Arrow-right Camera
The Spokesman-Review Newspaper
Spokane, Washington  Est. May 19, 1883

Otter: Idaho won’t help with immigration crisis on Mexico border

BOISE – Idaho is off-limits to any plans to ease the growing humanitarian crisis on the Mexican border, Idaho Gov. Butch Otter declared Wednesday in a letter to federal officials.

Idaho, which borders Canada, had not been targeted to help with the influx of children entering the United States illegally. But Otter’s spokesman, Jon Hanian, said, “The governor felt it was important to act pre-emptively.” Otter’s letter said he wants “to immediately eliminate the chance of the federal government using Idaho as a destination or a staging area for the influx of unaccompanied and illegal immigrants entering the United States through our southern border.”

A second-term Republican who is up for re-election, Otter wrote to U.S. Health and Human Services Secretary Sylvia Mathews Burwell, Homeland Security Secretary Jeh Johnson, and U.S. Citizenship and Immigration Services Director Leon Rodriguez; he copied his letter to Idaho’s all-GOP congressional delegation.

“It should be understood that the State of Idaho and its subdivisions will not be actively involved in addressing the humanitarian crisis the federal government has created,” Otter wrote. “Idaho will not open itself to the unwelcome challenges with which other states have struggled at the federal government’s hands.”

Otter’s Democratic challenger, A.J. Balukoff, suggested Otter’s letter was nothing more than a political ploy.

“We frankly think it’s not appropriate for Gov.
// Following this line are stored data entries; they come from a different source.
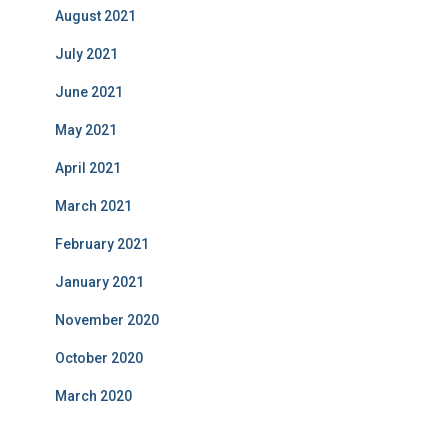
August 2021
July 2021
June 2021
May 2021
April 2021
March 2021
February 2021
January 2021
November 2020
October 2020
March 2020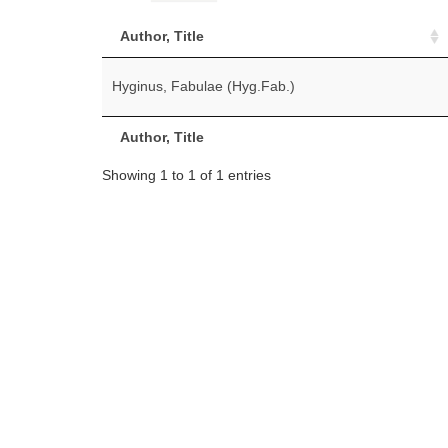
Author, Title
Hyginus, Fabulae (Hyg.Fab.)
Author, Title
Showing 1 to 1 of 1 entries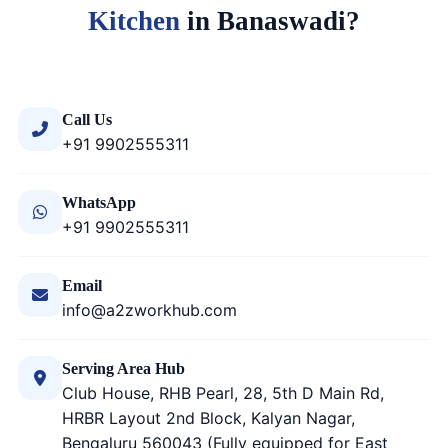
Kitchen
in Banaswadi?
Call Us
+91 9902555311
WhatsApp
+91 9902555311
Email
info@a2zworkhub.com
Serving Area Hub
Club House, RHB Pearl, 28, 5th D Main Rd,
HRBR Layout 2nd Block, Kalyan Nagar,
Bengaluru 560043 (Fully equipped for East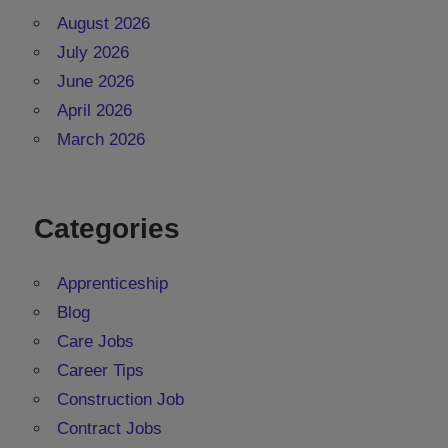
August 2026
July 2026
June 2026
April 2026
March 2026
Categories
Apprenticeship
Blog
Care Jobs
Career Tips
Construction Job
Contract Jobs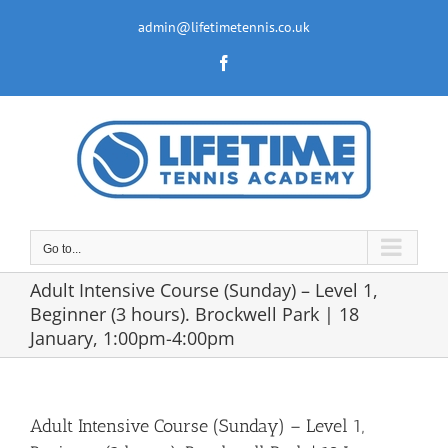
Skip
to
admin@lifetimetennis.co.uk
content
Facebook
Go to...
Adult Intensive Course (Sunday) – Level 1,
Beginner (3 hours). Brockwell Park | 18
January, 1:00pm-4:00pm
Adult Intensive Course (Sunday) – Level 1,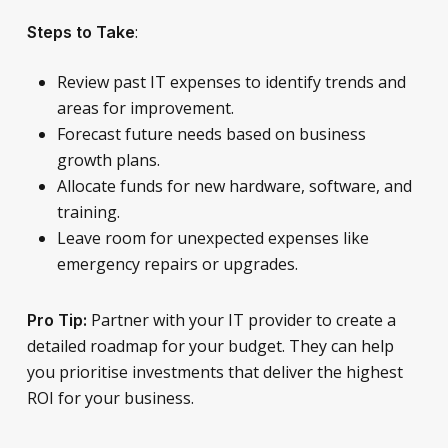
:
Steps to Take
Review past IT expenses to identify trends and
areas for improvement.
Forecast future needs based on business
growth plans.
Allocate funds for new hardware, software, and
training.
Leave room for unexpected expenses like
emergency repairs or upgrades.
Partner with your IT provider to create a
Pro Tip:
detailed roadmap for your budget. They can help
you prioritise investments that deliver the highest
ROI for your business.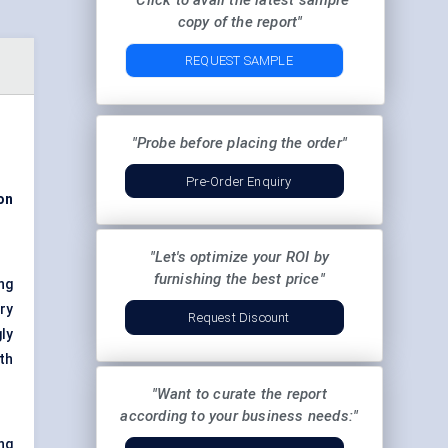
"Click to avail the latest sample
copy of the report"
REQUEST SAMPLE
"Probe before placing the order"
Pre-Order Enquiry
on
"Let's optimize your ROI by
furnishing the best price"
ng
ry
Request Discount
ly
th
"Want to curate the report
according to your business needs:"
ng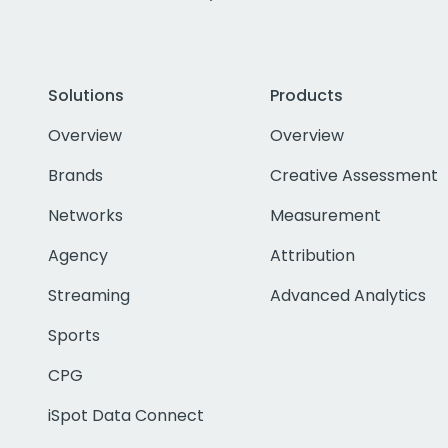
Solutions
Products
Overview
Overview
Brands
Creative Assessment
Networks
Measurement
Agency
Attribution
Streaming
Advanced Analytics
Sports
CPG
iSpot Data Connect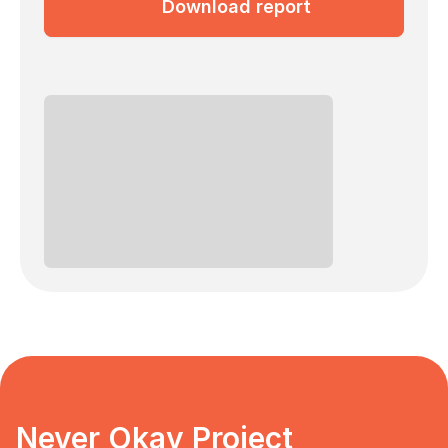
Download report
Never Okay Project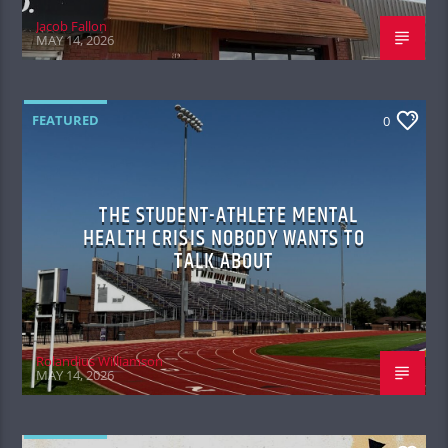
Jacob Fallon
MAY 14, 2026
FEATURED
0
THE STUDENT-ATHLETE MENTAL
HEALTH CRISIS NOBODY WANTS TO
TALK ABOUT
Rolandius Williamson
MAY 14, 2026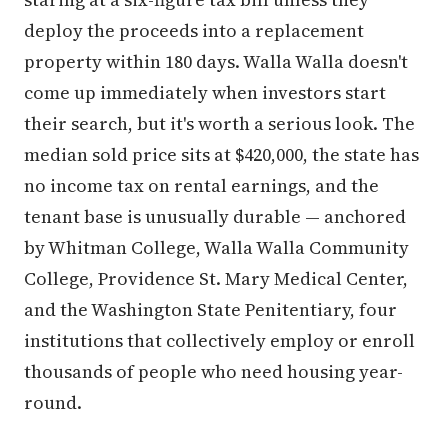
deploy the proceeds into a replacement
property within 180 days. Walla Walla doesn't
come up immediately when investors start
their search, but it's worth a serious look. The
median sold price sits at $420,000, the state has
no income tax on rental earnings, and the
tenant base is unusually durable — anchored
by Whitman College, Walla Walla Community
College, Providence St. Mary Medical Center,
and the Washington State Penitentiary, four
institutions that collectively employ or enroll
thousands of people who need housing year-
round.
Otter to weigh in on this national crisis that has nothing to do with his office at this time just to score political points,” said Balukoff’s campaign spokesman, Mike Lanza. “A.J. feels that Gov. Otter is trying desperately to talk about anything except his own record on education and jobs in Idaho.”

Balukoff is a wealthy Boise businessman and the longtime president of the Boise School Board. Otter is a former three-term U.S. representative and longtime lieutenant governor who’s seeking a rare third term as Idaho’s governor.

Tens of thousands of migrant children, many of them fleeing violence in Central America, have been apprehended trying to cross illegally into the United States at the Mexican border. The influx has prompted protests, including one in the Southern California town of Murrieta on July 1 where protesters chanting “Go home!” turned back three busloads of migrant children and families who were being transferred from one federal facility to another.

On Wednesday, the New York Times reported that religious leaders across the country – from Cardinal Timothy Dolan, the Catholic archbishop of New York, to Protestant, Southern Baptist and Jewish leaders – were leading a backlash to the protests, saying the nation should welcome the fleeing children.